Sinto muita tristeza com a situação atual do Brasil, com tanta desigualdade social, preconceito, e violência. Com o desprezo à educação e cultura por parte dos nossos governantes – coisas que são tao necessárias para se criar uma sociedade mais justa e humana para todos. Este ano está especialmente difícil, com noticias ruins vindo do Brasil todos os dias. Talvez uma das coisas mais decepcionantes, saber que recentemente o governo ia fazer uma comemoração de um dos momentos mais nefastos da historia brasileira. Mas não, isso não me faz ter vergonha de ser brasileira. Só me faz sentir tristeza. Quando vejo noticias de coisas boas acontecendo no Brasil, como iniciativas nos setores científicos, educacionais e artísticos, com a intenção de proporcionar uma vida melhor para todos, mesmo com tantas dificuldades e tao pouco apoio, sim, sinto orgulho de ser brasileira. Tem muita gente tentando fazer coisas boas ai. E tem também pessoas que se sacrificam para ajudar ao próximo, como no caso dos bombeiros em Brumadinho há pouco tempo. Tem uma frase de Mr. Rogers, famoso por seus programas na TV infantil americana, Mister Rogers’ Neighborhood (O Bairro do Mr. Rogers): “When I was a boy and I would see scary things in the news, my mother would say to me ‘Look for the helpers. You will always find people who are helping’ To this day, especially in times of ‘disaster,’ I remember my mother’s words and I am always comforted by realizing that there are still so many helpers – so many caring people in this world”.(Quando eu era criança costumava ver coisas assustadoras nos jornais. Eu lembro quando minha mãe dizia para procurar pessoas que possam ajudar. Você sempre achará pessoas que ajudam. Eu me sentia reconfortado com isto.Nestes dias, em tempos de desastres, lembro as palavras dela. Eu percebi que existem pessoas preocupadas neste mundo e que podem ajudar)

Faz comparações entre Jundiaí e seu atual endereço?

Tento não fazer. É muito complicado isso. Cada lugar tem as suas próprias características. Sim, aqui temos muitas facilidades, mas muitos problemas também.

Aliás, chega a dizer que é de Jundiaí?

Sim, digo que sou de Jundiaí, e com orgulho. E acho engraçado quando as pessoas daqui tentam repetir o nome, que lhes parece diferente. Alguns ficam curiosos e querem saber mais, sobre a cidade, localização, tamanho, a cultura e culinária.

O que mais gosta e o que menos gosta dos Estados Unidos?

A coisa que mais me impressiona aqui na cidade são as bibliotecas públicas. São várias, grandes, e com programações e cursos gratuitos para pessoas de todas as idades. O que menos gosto aqui é o sistema de transporte público, que é muito ruim. Gostaria que a cidade fosse feita mais para as pessoas andarem, mas em alguns lugares não tem nem calcadas. É uma cidade basicamente feita para pessoas que têm carro, infelizmente.

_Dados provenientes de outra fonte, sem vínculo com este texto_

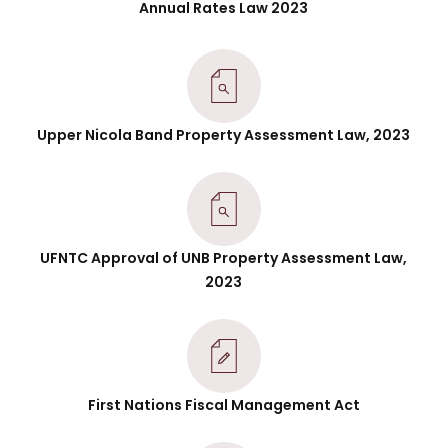
Annual Rates Law 2023
Upper Nicola Band Property Assessment Law, 2023
UFNTC Approval of UNB Property Assessment Law,
2023
First Nations Fiscal Management Act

Você acha que nós, brasileiros, conseguiremos um dia chegar ao nível do país onde vive atualmente? 

Apesar das muitas facilidades que existem aqui para se viver, este país está longe de ser perfeito. Muitos dos problemas que vemos no Brasil acontecem aqui também, e talvez tenham ainda piorado mais nos últimos anos. Racismo e preconceito são coisas muito reais, e as desigualdades sociais aumentando cada vez mais. Os casos de assassinatos em massa aqui, principalmente em escolas, é uma coisa que não tenho nem palavras para expressar. O meu desejo para o Brasil não é que chegue ao nível daqui, mas que se torne um pais onde todas as pessoas possam viver bem, ter uma qualidade de vida saudável, tanto física como espiritualmente.

Já encontrou outros brasileiros por aí?

Sim, muitos brasileiros, principalmente os que vem estudar na LSU. Mas há alguns anos atrás aconteceu uma coisa curiosa. Fui contratada para tocar em uma orquestra, em um concerto conjunto com um dos corais da LSU. Antes do concerto alguém mencionou que havia uma brasileira naquele coral e eu fui procura saber quem era. Para a minha surpresa, ela não só era brasileira, mas jundiaiense , Cleusia Goncalvez, que estava aqui fazendo o doutorado em regência coral na LSU naquela época. E tem também a minha companheira de estante na Baton Rouge Symphony, Monica de La Hoz, de Campinas, que também fez o doutorado em viola na LSU.

Pretende, um dia, voltar?

Quem sabe? Mas se voltar, sim, acho que gostaria de voltar para Jundiai.

O que Jundiaí poderia ‘importar’ do seu atual endereço?

As bibliotecas publicas – sou apaixonada por elas!